IntroducciónMontsegur, Occitania, Francia. Marzo 1244
Caedite eos. Novit enim Dominus qui sunt eius.
(Mátenlos a todos. Dios separará a los suyos)
El Caballero Arnaud des Casses entró en la vasta sala donde las mujeres estaban llevando a cabo sus labores de costura, aunque el nerviosismo era evidente y predecible culminando un período de dos semanas en los que el cerco se estaba estrechando sobre la asediada ciudadela y las nubes se cernían sobre los remanentes de la nobleza cátara que se resistían a abjurar de su fe y sus tradiciones. El humo de las hogueras ya se había enseñoreado de los campos del sur de Francia. La cruzada contra los cátaros comenzada años antes bajo la dirección del brutal Simón de Montfort estaba ya concluyendo con la caída de los últimos bastiones. El Senescal de Carcasona y el Arzobispo de Narbona habían sitiado a la ciudad de Montsegur con un ejército de diez mil soldados y no había poder que pudiera enfrentarlos.
El Caballero des Casses impuso su vozarrón sobre los murmullos de las mujeres de modo que el silencio se apoderó del salón.
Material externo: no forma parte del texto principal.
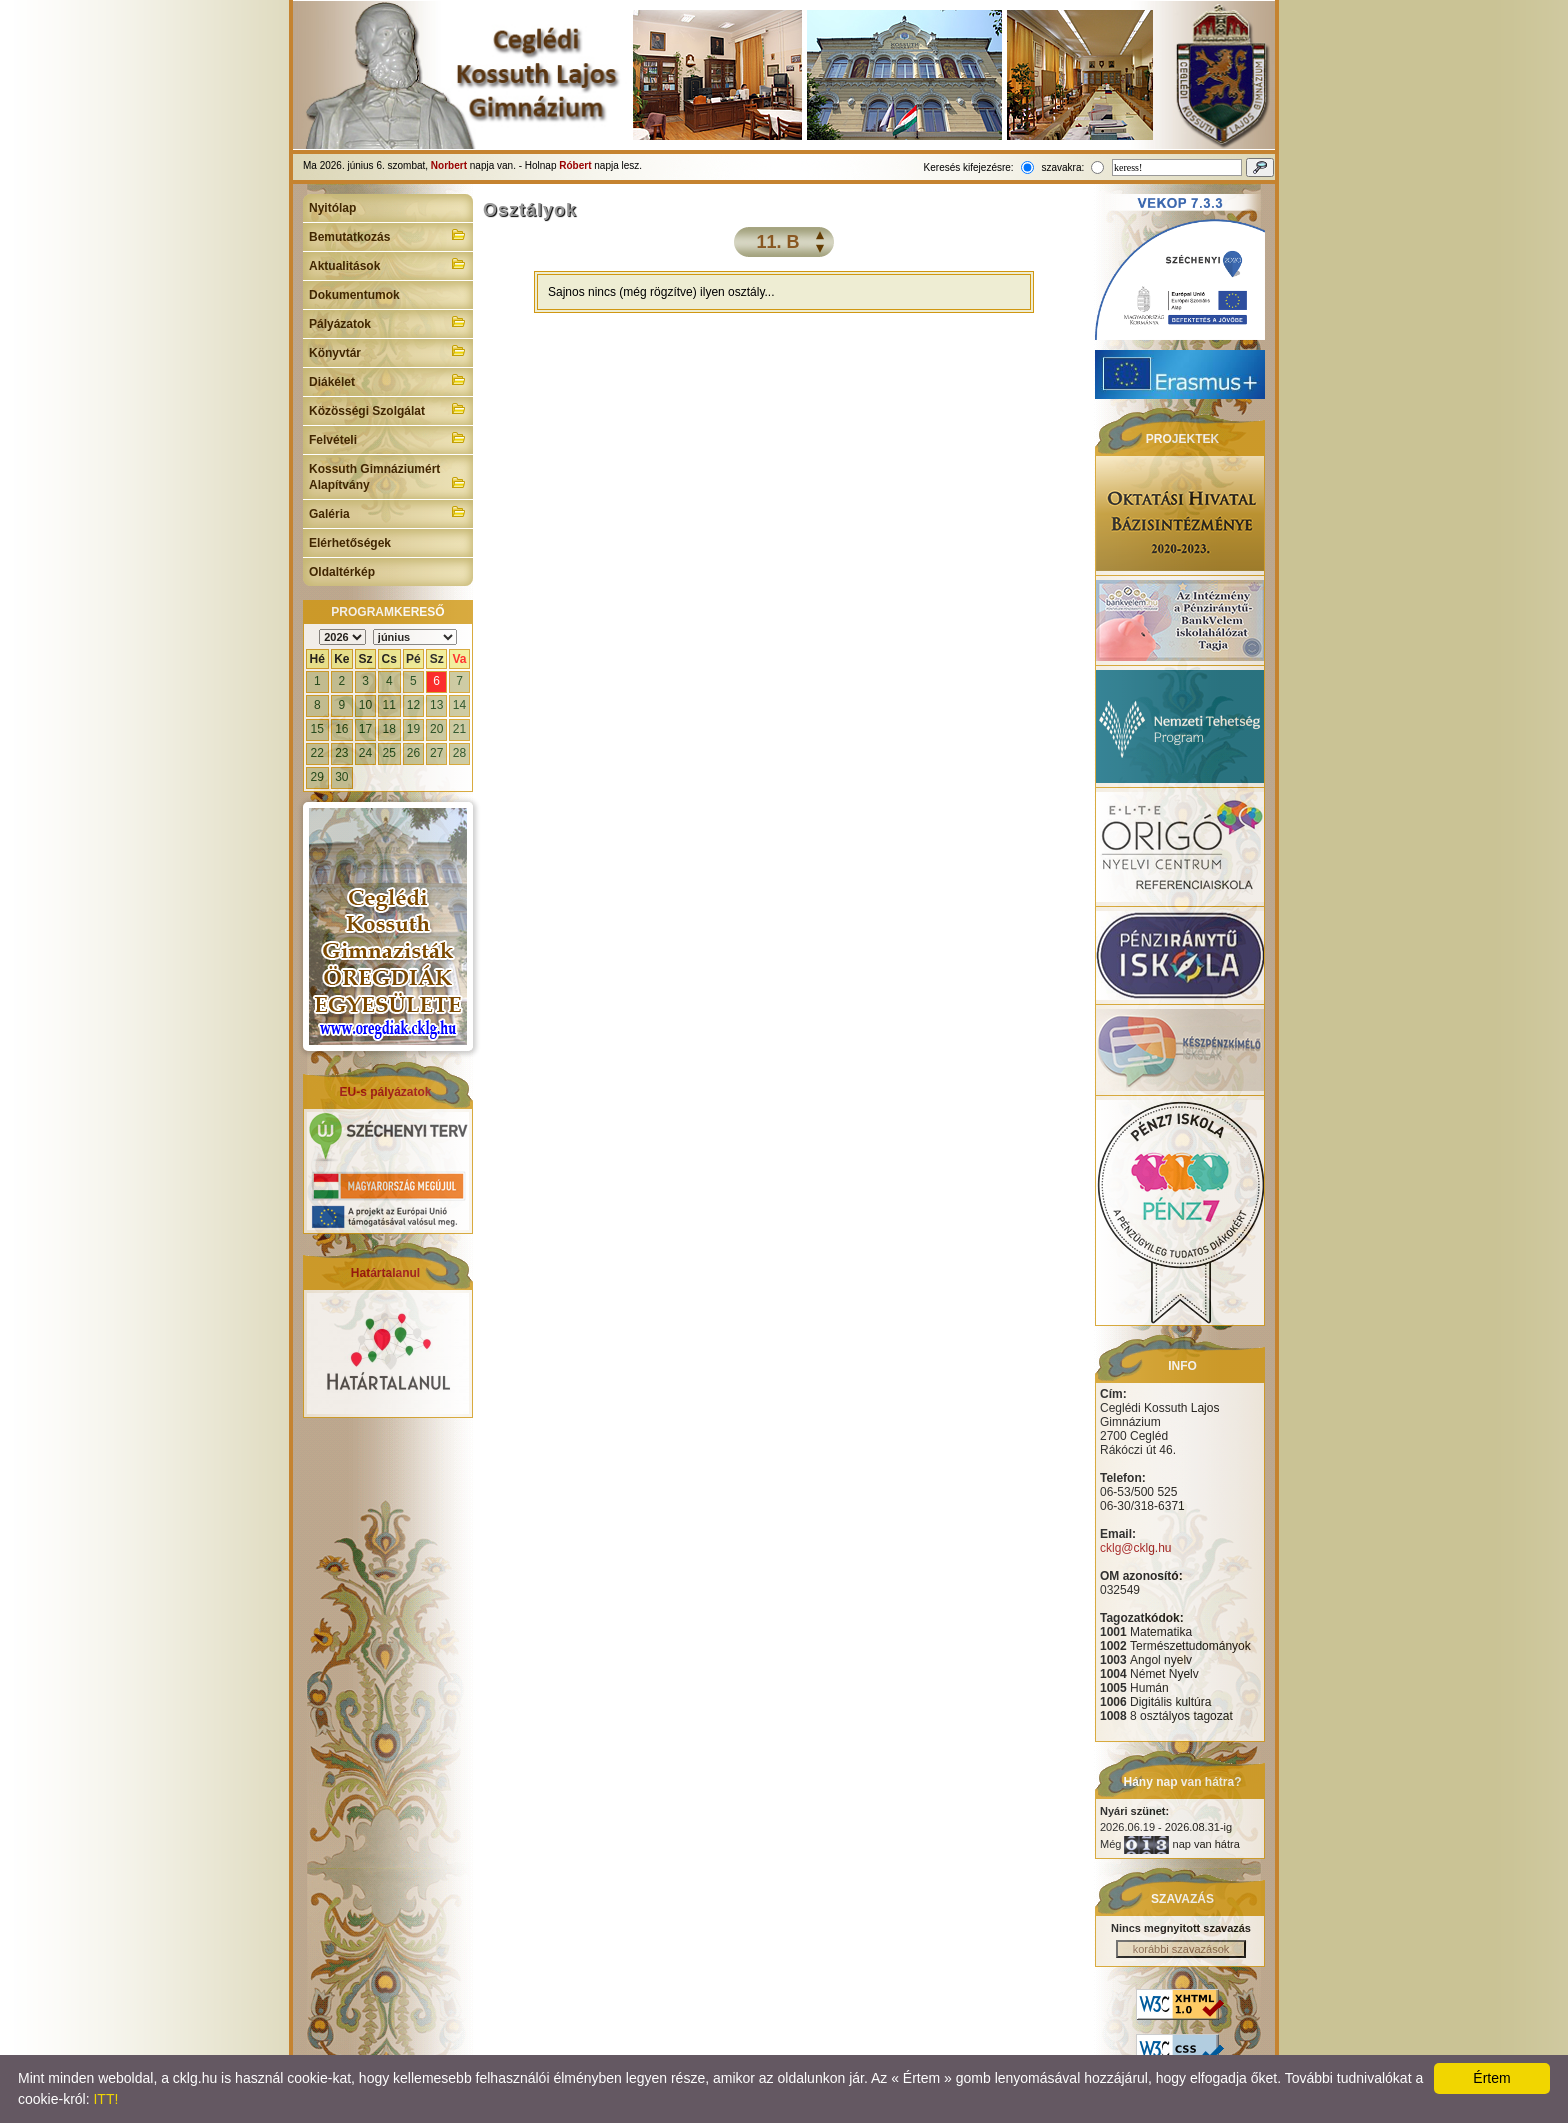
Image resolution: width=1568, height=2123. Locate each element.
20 (436, 729)
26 (413, 753)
Des Casses fue directo al grano.
-El Consejo de Perfectos has dispuesto que todos los niños y niñas de hasta doce años de edad sean evacuados de la ciudad con efecto inmediato. Las madres que están amamantando deberán acompañar a sus críos y seleccionaremos a otras treinta madres para acompañar a los infantes. Sé que esta separación será terriblemente dolorosa pero debemos salvaguardar a nuestra simiente y nuestros linajes para que nuestra fe no se pierda en los días terribles que seguirán. También sabemos que aquellas mujeres que sean seleccionadas serán renuentes a abandonar a sus maridos pero deben cumplir el encargo que se les encomienda pues los niños necesitan la guía de adultos.
De Casses caminó hasta el centro del salón y debió vencer sus emociones para proseguir su discurso.
-Treinta carretones saldrán esta noche de la ciudad escoltados cada uno por un caballero y seis soldados. En ellos viajarán los niños y las madres.
Las lágrimas y los suspiros se habían convertido en alaridos al hacerse cargo las damas de que tendrían que abandonar a sus hijos para salvarlos de un destino horrendo que anticipaba la hoguera.
Esa noche la caravana de carretas se puso en marcha. El Caballero Arnaud des Casses supervisaba el éxodo acompañado del Perfecto Raymond Agulher y del Perfecto Guilleme Aicard. Las lágrimas bañaban las mejillas de los rudos hombres al ver a los niños ascender a los siniestros carromatos con dirección desconocida.
Con su habitual sagacidad Aicard preguntó.
-¿Qué contienen aquellos tres carros que van al final de la caravana? No veo niños ni mujeres en ellos.
-No me han informado.- Respondió des Casses.- Ni tampoco quiero preguntar.
Las sombras de padres y madres que saludaban a sus hijos por última vez se proyectaban sobre las escasas antorchas que arrojaban un mínimo de luz para no advertir a los sitiadores de la maniobra.
Y así, silenciosamente y con gran congoja se puso en marcha el tren de carros para transportar su valiosa carga humana por toda Aquitania y el Languedoc, hacia el sur hacia Navarra y Cataluña y hacia el este hacia el Piamonte y la Lombardía hasta Milán. Sin saberlo los niños eran portadores no de una teología sino de las simientes de la libertad religiosa y política.